Literary reviews by Tim Love.
Warning: Rather than reviews, these are often notes in preparation for reviews that were never finished, or pleas for help with understanding pieces. See Litref Reviews - a rationale for details.

Saturday 27 October 2018

"The Poetry Review, V107.3 (Autumn, 2017)", Emily Berry (ed)

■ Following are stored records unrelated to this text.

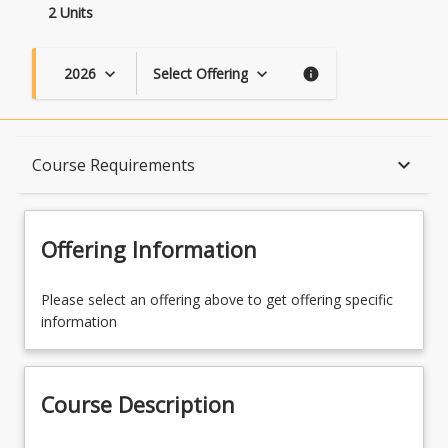
2 Units
2026
Select Offering
keyboard_arrow_down
keyboard_arrow_down
info
Course Description
keyboard_arrow_down
Course Requirements
Topics
Offering Information
Availability
Please select an offering above to get offering specific
information
Course Contacts
Course Description
Enrolment Rules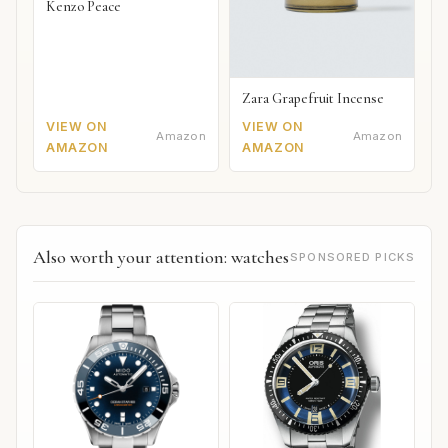
Kenzo Peace
Zara Grapefruit Incense
VIEW ON
VIEW ON
Amazon
Amazon
AMAZON
AMAZON
Also worth your attention: watches
SPONSORED PICKS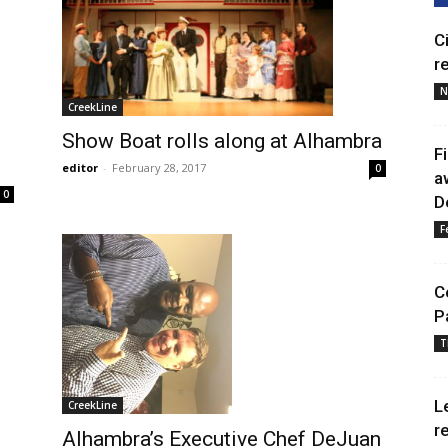
C
r
N
CreekLine
Show Boat rolls along at Alhambra
F
editor
-
February 28, 2017
0
a
0
D
F
C
P
T
L
CreekLine
r
Alhambra’s Executive Chef DeJuan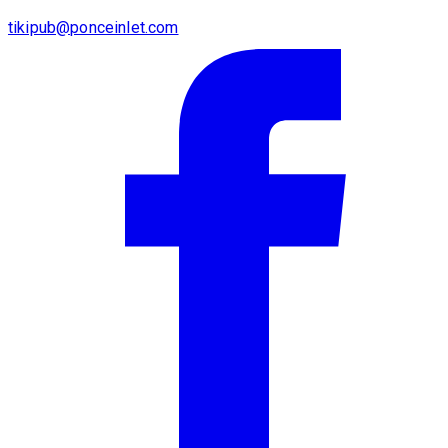
tikipub@ponceinlet.com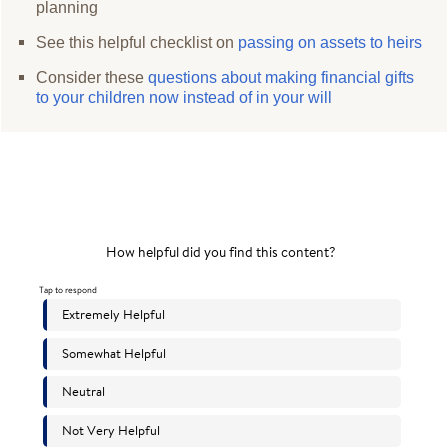
planning
See this helpful checklist on
passing on assets to heirs
Consider these
questions about making financial gifts
to your children now instead of in your will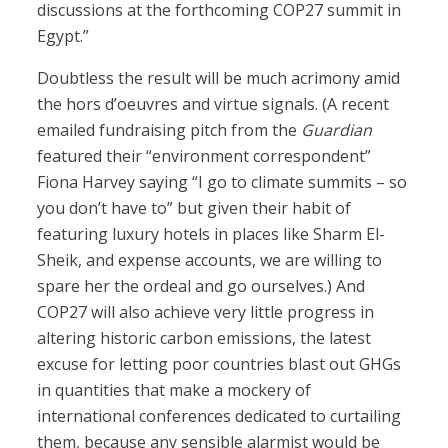
discussions at the forthcoming COP27 summit in
Egypt.”
Doubtless the result will be much acrimony amid
the hors d’oeuvres and virtue signals. (A recent
emailed fundraising pitch from the
Guardian
featured their “environment correspondent”
Fiona Harvey saying “I go to climate summits – so
you don’t have to” but given their habit of
featuring luxury hotels in places like Sharm El-
Sheik, and expense accounts, we are willing to
spare her the ordeal and go ourselves.) And
COP27 will also achieve very little progress in
altering historic carbon emissions, the latest
excuse for letting poor countries blast out GHGs
in quantities that make a mockery of
international conferences dedicated to curtailing
them, because any sensible alarmist would be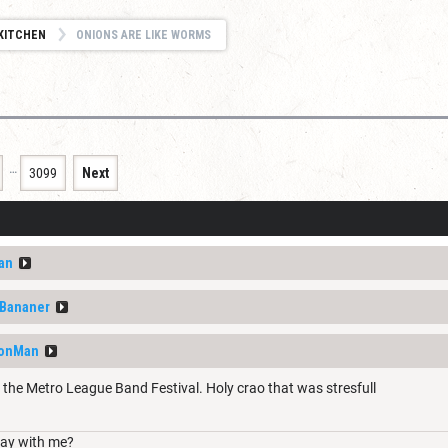
KITCHEN
ONIONS ARE LIKE WORMS
…
3099
Next
an
fBananer
eonMan
 the Metro League Band Festival. Holy crao that was stresfull
ay with me?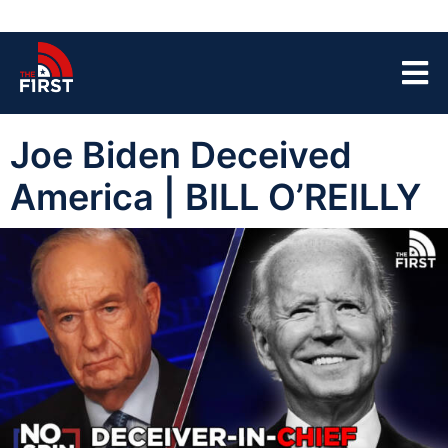
Joe Biden Deceived
America | BILL O’REILLY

A new editor, so it's time to review the Poetry Society's magazine again. The split's roughly 50 pages of Poetry, 50 pages of Reviews, and 30 pages of Essays/Articles.

Poetry

Big pages, which make thin poems look even thinner. There are poems that baffle me (by Bie Brahic for example. I liked her book but her poem here isn't a promising start to the issue). I didn't understand Ishion Hutchinson's poems but he's published by Faber so he must be good (his first poem begins with "And love grows angel in the gloom/ with your calls through resistant stars"). I can't believe that Matthew Sweeney got 4 (!) poems in by virtue of their quality. I've learnt to expect little of about poems/selections whose title begins with "from". "from WITCH" in this issue confirms my hypothesis. There are poems of a type I've tried writing myself, so I know they're not so hard to do (e.g. about courgettes). The poems I like include "Snow" and maybe "Two cats". Lidiart's look ok too.

Essays/Articles

The article writers or the commissioner have something to learn from "The Dark Horse", "Tears in the Fence", etc. The topics are peripheral. The 5 (!) pages of photos (and the generous white space around them) accompanying "Seven Thousand Songs" are a waste of space. The article itself is little better. I don't like the manifestos either - too mundane or mysterious.

Reviews

Amongst the reviews are these comments -

  • twenty-first century British "Parnassian" [] balances colloquial interjection with lyrical onrush (John Greening)
  • Jorie Graham's Fast is a breathtaking meditation in an emergency, a reflection of our time reconfigured by technology, overshadowed by war, threatened by environmental change, dominated by human greed, and haunted by sickness and bereavement (Kit Fan)
  • Stainer's poems are full of gravitations towards silence, disappearance, and nothingness, unafraid to tease out and heighten the tension between the physical and the metaphysical (Kit Fan)
  • Like Graham, Stainer engages with science with an unflinching curiosity and precision (Kit Fan)
  • Unfliching, sometimes dramatic, sometimes lyrical, the work is notable for the range and subtlety of its thought (Ellen Cranitch)
  • Their cartoonish kookiness feels more calculated than playful, and too often to no end (Jane Yeh)

After a while I stopped trusting some of the reviewers, though several of the reviews were informative. I liked Kit Fan's discussion of Graham's use of pronouns.

General

Claudia Rankine's "Citizen" is mentioned more than once. "Prose-like" poetry is mentioned in reviews and abounds in the poetry sections.

In all areas there's material that looks content- rather than quality-driven. In the poetry world a too hasty attempt to make all the ratios what we think they "should be" has consequences which aren't quite so obviously measurable, especially if the poems are obscure. I wonder when the readers were last surveyed. Is this the sort of magazine they want? Or what the grant-giving bodies want?